(Records from a collection)
-----

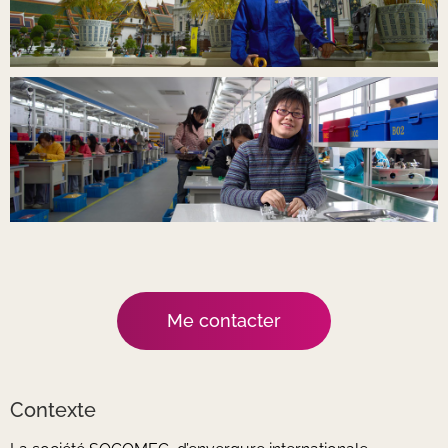
Me contacter
Contexte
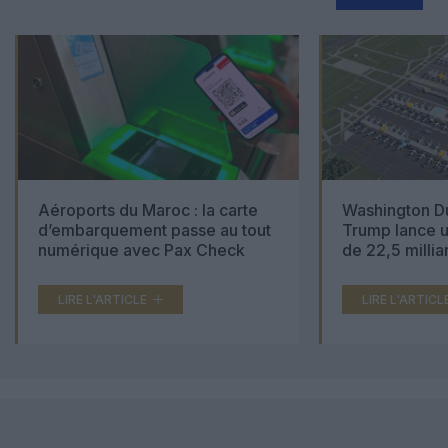
Aéroports du Maroc : la carte
Washington Du
d’embarquement passe au tout
Trump lance u
numérique avec Pax Check
de 22,5 millia
LIRE L'ARTICLE
LIRE L'ARTICL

-----

Exactly the lines from the one containing "numérique avec Pax Check" through the last line of the records are to be transcribed, both endpoints included.

numérique avec Pax Check
de 22,5 millia
LIRE L'ARTICLE
LIRE L'ARTICL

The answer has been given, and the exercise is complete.